Catering for dementia brings business benefits, bank finds

KBC has partnered with the Alzheimer Society of Ireland to provide training for staff

There are about 55,000 people in Ireland living with dementia. It has no respect for age and while it's more normally associated with older people, early onset can affect those in their late 40s and 50s. Dementia can make it difficult for people to remember things, to complete sentences and to understand what's being said to them, yet every day many people living with some level of cognitive impairment interact with Irish businesses from banks and supermarkets to the public service. These interactions don't always go well. The official may get impatient because the person is slow on the uptake. Then the customer gets upset because the official is terse with them and it ends up as a lose-lose situation. Roughly 4,000 new cases of dementia are diagnosed in Ireland each year and 63 per cent of those affected still live in the community.

Last year KBC bank, which employs more than 1,400 in Ireland, took steps to make itself more dementia friendly by providing dementia awareness training to front-line staff. The initiative grew out of KBC’s association with the Alzheimer Society of Ireland (ASI) which is its designated corporate charity.

KBC's employees get to choose the charity they support and three years ago they decided on ASI, a decision that somewhat surprised Aidan Power, director of customer, brand and marketing at the bank. "Our staff are mainly aged between 25 and 35 so you wouldn't think dementia would be high in their consciousness, but it turned out that so many people have been touched by Alzheimer's (the most common form of dementia) through family members and friends that our staff were passionate about supporting it," he says. And the support has gone further than fundraising. KBC has helped ASI to redesign its website and to provide tap-and-pay machines for donations. This was key because the increased use of cards means fewer and fewer people have loose change to put in collection boxes and the charity was losing out.

“So far 25 people have participated in the ASI dementia learning initiative and we have four sessions planned for 2020 which will add a further 120 to that,” Power says. “In looking at those who will attend, it will be wider than our 16 hubs and will include other customer-facing teams such as operations, for example, but all staff will have the opportunity to participate. We see the ASI-specific training as complementing our approach to how we engage with vulnerable customers. The Irish population is ageing, so more and more people are going to be living with some form of the condition in the years ahead and businesses need to be ready for that.”



Power sat in on the training and says it really opened his eyes to the problems people living with dementia face in everyday life. “In many respects, it was practical and based around common sense, but it allowed our staff to share their experiences of some of the problems they’ve encountered and it made everyone much more alert to the possibility that a customer might need a bit of extra help and much more able to recognise the symptoms and signs,” he says.

“Towards the end of last year we conducted some research with ASI to shine a light on some of the barriers facing people and families living with dementia,” Power adds. “Our research found that 71 per cent of those surveyed thought businesses should be more focused on assisting customers with dementia symptoms.”

Being a dementia-friendly business is not just a “nice to have”. It also has hard commercial benefits. People living with dementia still have spending power and they (and those looking after them) will switch their business to places where they feel comfortable and safe. Research carried out by the Alzheimer’s Society in the UK found that 83 per cent of those with memory problems had switched their shopping habits to places that were more accessible. There are also benefits for customer service as improved service to one cohort raises the bar overall.

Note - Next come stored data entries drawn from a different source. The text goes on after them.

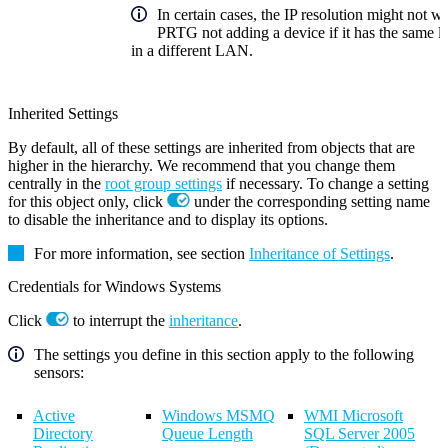
In certain cases, the IP resolution might not w
PRTG not adding a device if it has the same lo
in a different LAN.
Inherited Settings
By default, all of these settings are inherited from objects that are
higher in the hierarchy. We recommend that you change them
centrally in the
root group settings
if necessary. To change a setting
for this object only, click
under the corresponding setting name
to disable the inheritance and to display its options.
For more information, see section
Inheritance of Settings
.
Credentials for Windows Systems
Click
to interrupt the
inheritance
.
The settings you define in this section apply to the following
sensors:
Active
Windows MSMQ
WMI Microsoft
Directory
Queue Length
SQL Server 2005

Fergus Timmons, external learning and development manager with ASI, says that while the training ASI ran for KBC was bespoke and grew out of the existing relationship between the two organisations, ASI is more than willing to discuss bespoke or off-the-shelf dementia-awareness training with any company that approaches them. There is a modest charge for the training, based on a sliding scale.

To date much of ASI’s training has been for critical groups such as carers and family members, but there are signs of growing interest from the corporate community. So far, the training has been take up by organisations as diverse as the GAA museum and the Irish Men’s Sheds Association as well as by companies in the private and public sectors.

“The training covers topics such as what dementia is, its signs and symptoms and how to recognise them in your customers,” Timmons says. “It also covers communication, situations that may be encountered in the workplace and the financial-assisted decision-making act, as financial abuse is something that may be an issue in some situations. We would be delighted to speak to any company that would like to raise awareness of dementia among its employees and to promote a friendlier and more inclusive attitude towards those living with it.”